It was 60 years ago today (April 14th, 1963) that the Beatles and the Rolling Stones first met. The Beatles, who were new on the scene in London, had heard about the group through word of mouth, and were in the audience at the Stones' show in Richmond at the Crawdaddy Club at the Station Hotel. Shortly thereafter, George Harrison personally recommended that Decca Records — the same label that had passed on the Beatles — sign a deal with the still-unknown Stones.

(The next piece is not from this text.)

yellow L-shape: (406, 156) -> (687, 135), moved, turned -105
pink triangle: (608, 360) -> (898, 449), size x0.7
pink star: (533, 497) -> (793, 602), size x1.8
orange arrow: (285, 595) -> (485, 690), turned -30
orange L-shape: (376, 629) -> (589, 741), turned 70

In 1988 when Mick Jagger inducted the Beatles into the Rock and Roll Hall of Fame, he recalled first laying eyes on the group while on stage, remembering, “We were playing a little club in Richmond and I saw right in front of me, there they were — THE FAB FOUR. The four-headed monster. They never went anywhere alone. And they had on the most beautiful long, black leather trench coats.” Jagger joked that, “I thought to myself, 'If I have to learn to write songs to get one of those, I will.'”

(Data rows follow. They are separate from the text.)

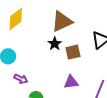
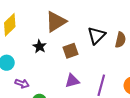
black star: (55, 44) -> (39, 46), moved

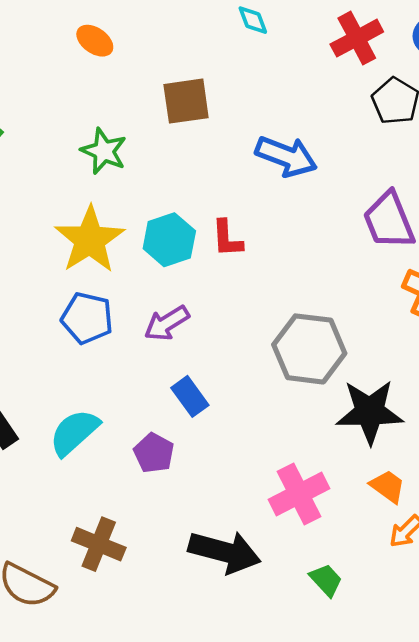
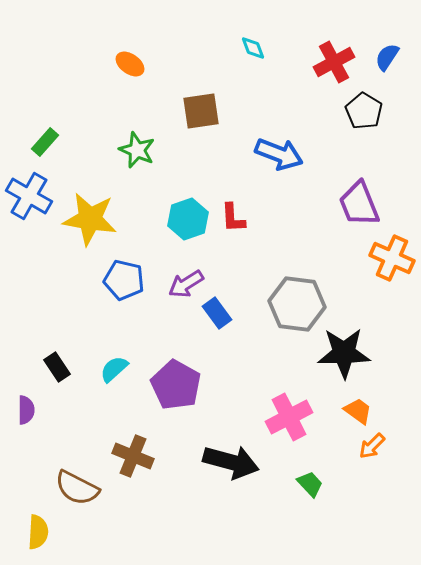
yellow star: (90, 240) -> (90, 219), moved, turned -30
blue rectangle: (190, 396) -> (217, 313), moved
cyan semicircle: (74, 432) -> (114, 369), size x0.7
purple pentagon: (154, 453) -> (176, 385), size x1.6

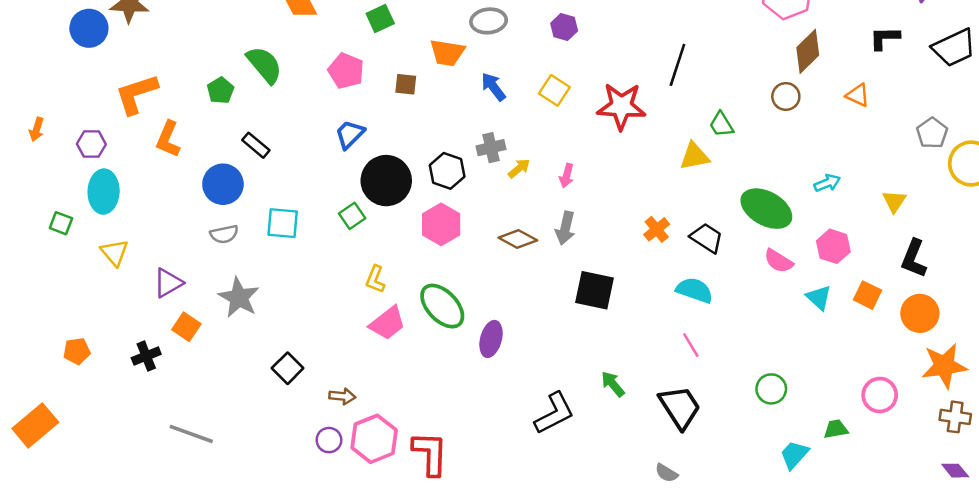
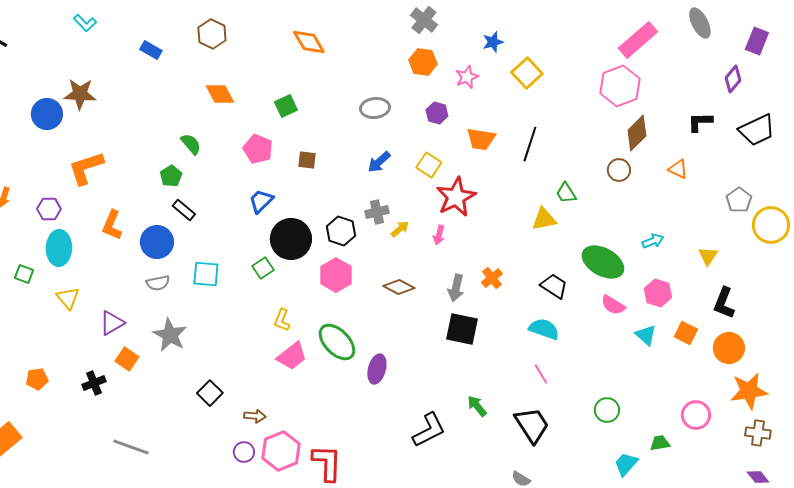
orange trapezoid: (447, 53) -> (481, 139), moved
green semicircle: (264, 65) -> (191, 144), size x0.7
blue arrow: (493, 87) -> (379, 162), turned -95
green pentagon: (221, 90) -> (171, 176), moved
red star: (621, 106) -> (456, 197), moved, turned -30
orange L-shape: (168, 139) -> (112, 225), moved
gray arrow: (565, 228) -> (456, 288), moved
orange cross: (657, 229) -> (492, 278), moved

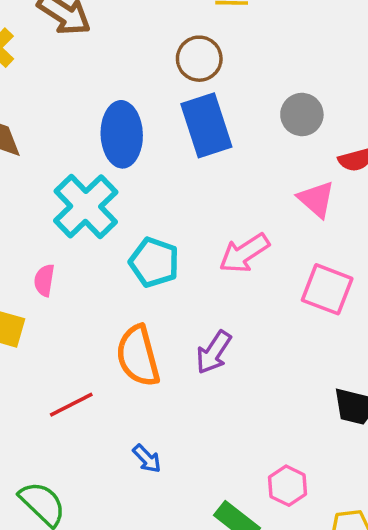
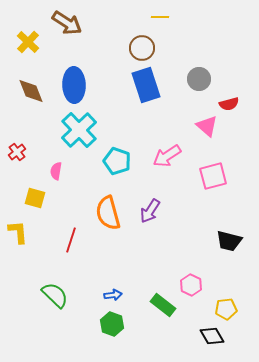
blue ellipse: (122, 134) -> (74, 85), moved
pink square: (327, 289) -> (213, 176), turned -36
red line: (71, 405) -> (71, 240), turned -45
blue arrow: (147, 459) -> (113, 295), moved, turned -54

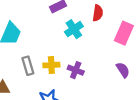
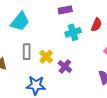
yellow cross: (51, 65) -> (46, 57), turned 32

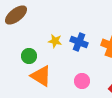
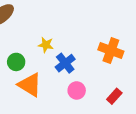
blue cross: (79, 42) -> (65, 63), moved, turned 30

The two bands, which were pegged as being rivals in the rock press, were actually very close. John Lennon and Paul McCartney wrote the Stones' sophmore single, “I Wanna Be Your Man” — which the Stones chose as their second number on December 8th, 2012 at the kick-off of their 50 & Counting shows in Brooklyn, New York. The concert also fell on the 32nd anniversary of John Lennon's murder. Throughout the '60s, McCartney and Jagger coordinated their record release schedules and staggered their releases, so that they wouldn't have overlapping hits, which would force fans to pick one band over the other.